The Martian - This Movie Rocks The Shit Out Of This
Dir: Sir Ridders of Scott
Starring Matt Damon, Jessica Chastain, Kate Mara, Jeff Daniele, Chewetel Ejiofor, Kristen Wiig, Michael Pena, Donald Glover
Some of us here at lastword were invited to Matt Damon’s 33rd birthday party somewhere in deepest, darkest Prague – hash cakes optional, the lovely lamented Heath Ledger on the wheels of steel, and margaritas till dawn. The point being, if you choose to spend an evening with Matt on Mars you will be in such company now as we were then, that of a remarkably amiable man – and, more importantly in this case, that of a remarkable performer.

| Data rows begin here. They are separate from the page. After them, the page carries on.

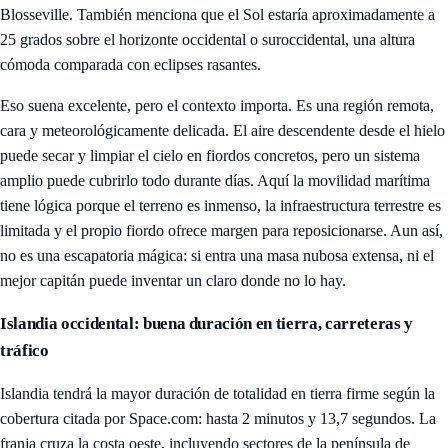
Blosseville. También menciona que el Sol estaría aproximadamente a
25 grados sobre el horizonte occidental o suroccidental, una altura
cómoda comparada con eclipses rasantes.
Eso suena excelente, pero el contexto importa. Es una región remota,
cara y meteorológicamente delicada. El aire descendente desde el hielo
puede secar y limpiar el cielo en fiordos concretos, pero un sistema
amplio puede cubrirlo todo durante días. Aquí la movilidad marítima
tiene lógica porque el terreno es inmenso, la infraestructura terrestre es
limitada y el propio fiordo ofrece margen para reposicionarse. Aun así,
no es una escapatoria mágica: si entra una masa nubosa extensa, ni el
mejor capitán puede inventar un claro donde no lo hay.
Islandia occidental: buena duración en tierra, carreteras y
tráfico
Islandia tendrá la mayor duración de totalidad en tierra firme según la
cobertura citada por Space.com: hasta 2 minutos y 13,7 segundos. La
franja cruza la costa oeste, incluyendo sectores de la península de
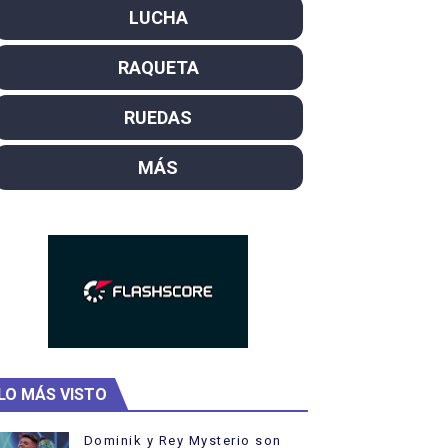
LUCHA
SL
RAQUETA
campeón del mundo. Bronces para David Llorente y Miren La
ntacampeones, los más laureados
RUEDAS
el año como campeón
MÁS
hukanivska nuevos campeones con Carlos Gimeno a las puert
LO MÁS VISTO
Dominik y Rey Mysterio son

In The Martian you spend a lot of time with Damon the astronaut presumed dead and left behind on the first NASA trip to Mars, and therefore, in his own words, forced to “science the shit out of” his somewhat dire situation.
The Martian – the movie, not the man - marks the best work Ridley Scott has done by a mile for nearly 15 years (yes, we mean since Gladiator.) But it stands or falls on the central performance of Damon. It’s not Robinson Crusoe, it’s not Tom Hanks in Castaway, it’s very simply a note perfect delivery of all the emotions someone could experience in such an extraordinary situation, made understandable by a beautifully humanistic performance. And one that is also full of great humour. In short, WOW! In long – make sure this man has an acceptance speech to hand (if Academy types can look beyond the sci fi trappings.)
And the film that stands behind said performance is no slouch either. Scott is so invigorated here that he knows how to play every moment – from the brilliant supporting cast of Chastain, Ejiofor, Pena, Daniels and more, to the music – a bizarre collection of (explained in context) disco that peaks with Abba’s Waterloo and transcends with Bowie’s Starman.
This is a great example of a filmmaker and a really decent scriptwriter –Drew Goddard take a bow – taking an already popular novel (by Andy Weir) and elevating it to a piece of mainstream mass entertainment that both excites and confounds expectations to make something above the ordinary. Just as the space programmes has always demanded a view of the world beyond the everyday, The Martian creates a drama that enthrals and inspires. Everyone involved can stand proud in its deeply engrossing, impactful delivery.
(Though we could have done without Gloria Gaynor on the end titles!)